Un Petit Instant, SVP

Am enjoying today’s discussion of U.S. military commissions. But I fear the jumping-off point for the discussion, an endorsement of France’s prosecution of Farid Benyettou et al . , rests on shaky ground.

It’s dangerous to try to draw parallels between procedures of the United States and any country, even those of our principal legal progenitor, England. This is surely the case with a civil-law country like France. The problem is not that the French “don’t even use a jury.”   In point of fact, France does use laypersons as co-fact-finders with professional judges in some felony prosecutions (as do other civil-law systems, as I write on p. 818 & n. 57 here ). It’s an odd complaint in any event, given that the discussion revolves around commissions that themselves will not use juries.

Perhaps more important is that what is considered a “trial” in civil-law jurisdictions is far different from the American understanding of the term (something the  New York Times reporter glossed over when she referred to a “six-day trial”). The ” procès ,” the French word closest to trial , refers not only to the condensed public event that ends in conviction or acquittal but rather to the entire criminal proceeding against the defendant. In this case,  le procès  lasted not for a few days in March but rather for many years: All residents of Paris’$2 19th arrondissement, M. Benyettou and his six co-defendants were first arrested in 2005 , and some have been detained since then. In the interim, their case no doubt worked its way through not-public proceedings before a juge d’instruction , as is properly noted in this  post  today. Only after these proceedings were completed would the public trial, la procédure contradictoire , have taken place in robust form (see p. 838 here ). Thus, even while applauding the use of the civilian system and the crafting of an evidentiary solution—aspects of the case that do deserve applause—we ought to be a bit chary of assuming that all that occurred procedurally during the long procès deserves applause. Still more, our discussion so far seems to ignore a core problem with the French prosecution and, in my view, with many proposed Gitmo prosecutions: The substantive crime charged.

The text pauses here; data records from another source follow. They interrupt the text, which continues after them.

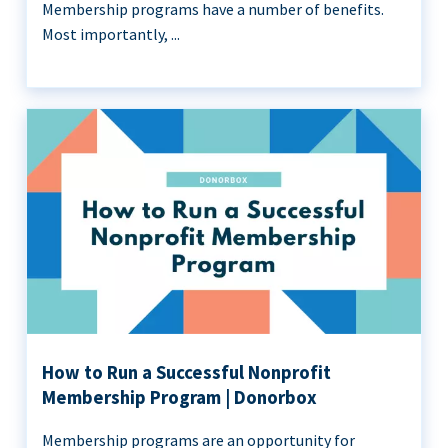
Membership programs have a number of benefits.
Most importantly, ...
How to Run a Successful Nonprofit
Membership Program | Donorbox
Membership programs are an opportunity for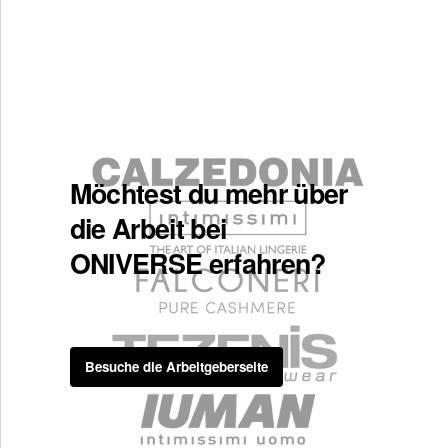
Möchtest du mehr über
die Arbeit bei
ONIVERSE erfahren?
Besuche die Arbeitgeberseite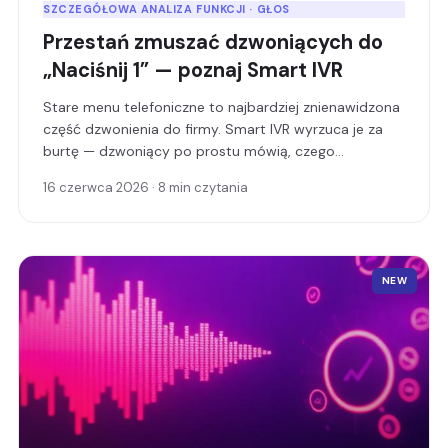
SZCZEGÓŁOWA ANALIZA FUNKCJI · GŁOS
Przestań zmuszać dzwoniących do
„Naciśnij 1” — poznaj Smart IVR
Stare menu telefoniczne to najbardziej znienawidzona
część dzwonienia do firmy. Smart IVR wyrzuca je za
burtę — dzwoniący po prostu mówią, czego
potrzebują, a AI odpowiada lub kieruje ich do
16 czerwca 2026 · 8 min czytania
właściwej osoby natychmiast.
NEW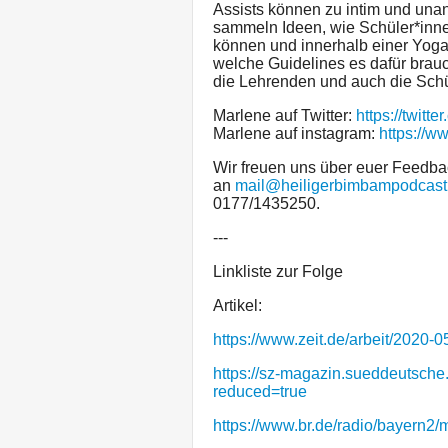
Assists können zu intim und una
sammeln Ideen, wie Schüler*innen
können und innerhalb einer Yoga
welche Guidelines es dafür brau
die Lehrenden und auch die Schü
Marlene auf Twitter:
https://twitt
Marlene auf instagram:
https://w
Wir freuen uns über euer Feedbac
an
mail@heiligerbimbampodcast
0177/1435250.
---
Linkliste zur Folge
Artikel:
https://www.zeit.de/arbeit/2020-0
https://sz-magazin.sueddeutsch
reduced=true
https://www.br.de/radio/bayern2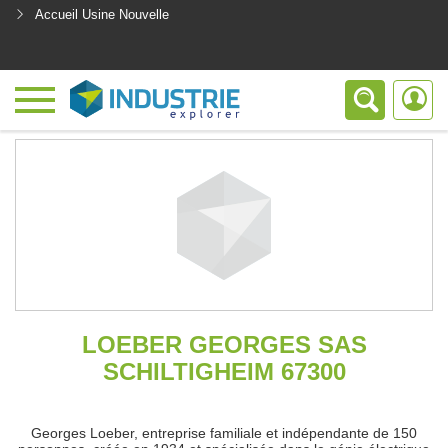
Accueil Usine Nouvelle
<
LOEBER GEORGES SAS
SCHILTIGHEIM 67300
Georges Loeber, entreprise familiale et indépendante de 150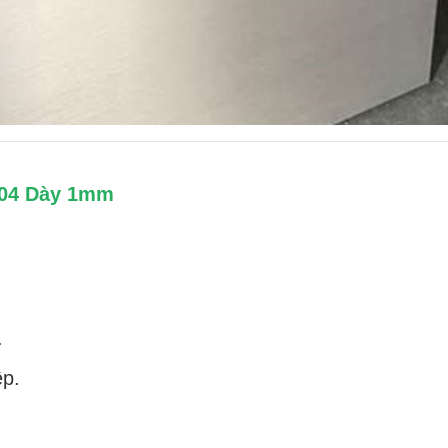
304 Dày 1mm
.
ệp.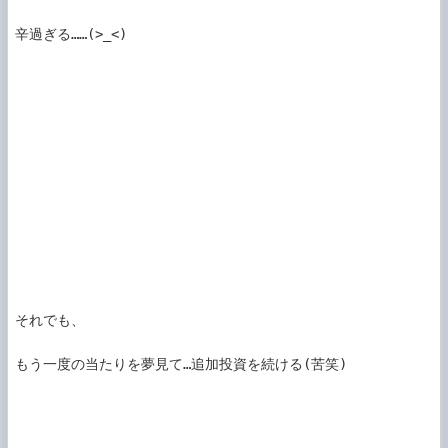
辛過ぎる……(>_<)

それでも、

もう一度の当たりを夢見て…追加投資を続ける(苦笑)
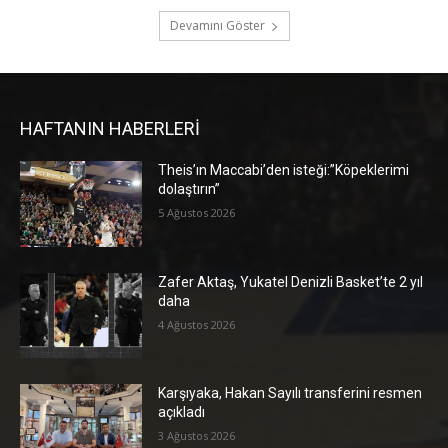
Devamını Göster
HAFTANIN HABERLERİ
Theis’ın Maccabi’den isteği:”Köpeklerimi
dolaştırın”
5 Ağustos 2026
Zafer Aktaş, Yukatel Denizli Basket’te 2 yıl
daha
4 Ağustos 2026
Karşıyaka, Hakan Sayılı transferini resmen
açıkladı
3 Ağustos 2026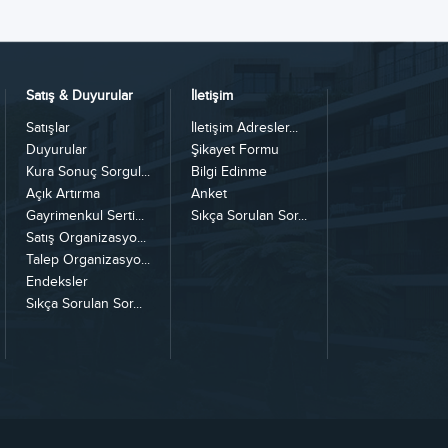
Satış & Duyurular
İletişim
Satışlar
İletişim Adresler...
Duyurular
Şikayet Formu
Kura Sonuç Sorgul...
Bilgi Edinme
Açık Artırma
Anket
Gayrimenkul Serti...
Sıkça Sorulan Sor...
Satış Organizasyo...
Talep Organizasyo...
Endeksler
Sıkça Sorulan Sor...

The sole count of conviction in the French case was  «association de malfaiteurs en relation avec une entreprise terroriste» , “association with evildoers in relation to a terrorist enterprise.” Its rough U.S. equivalent is the material-support -of-terrorism offense signed into law by President Bill Clinton, used in U.S. civilian courts, and reprised in the Gitmo commissions. In 2005  Norman Abrams , Emeritus Professor of Law and former Acting Chancellor at UCLA,  argued persuasively regarding the substantive infirmity of the U.S. offense , concluding (Page 35):

The concern remains that the material support offenses will be emulated widely and lay the foundation for a broad retreat from the traditional posture of the criminal law in this country that complicitous liability requires a mens rea of purpose, and that if a mental state of knowledge is deemed sufficient, at the very least the underlying conduct must be substantial in relation to the criminal goals of the primary parties.

The French version of this offense may be open to additional questions. Both versions deserve far greater examination than they receive when we focus, necessarily but perhaps too narrowly, on questions of procedure.